▶ [Work task]
A faithful copy of the data is what is wanted, minus any pictures.
-------- Exercise materials --------
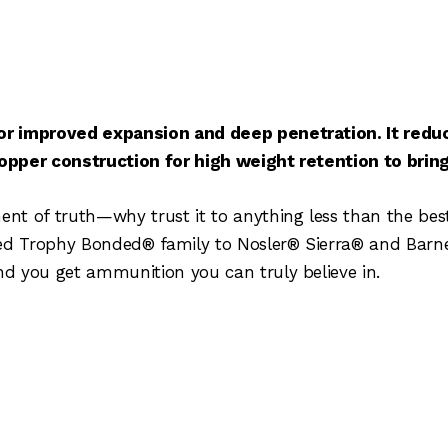
or improved expansion and deep penetration. It reduc
copper construction for high weight retention to bri
t of truth—why trust it to anything less than the best.
led Trophy Bonded® family to Nosler® Sierra® and Barn
d you get ammunition you can truly believe in.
--------
▶ [Answer]
or improved expansion and deep penetration. It reduc
copper construction for high weight retention to bri
t of truth—why trust it to anything less than the best.
led Trophy Bonded® family to Nosler® Sierra® and Barn
d you get ammunition you can truly believe in.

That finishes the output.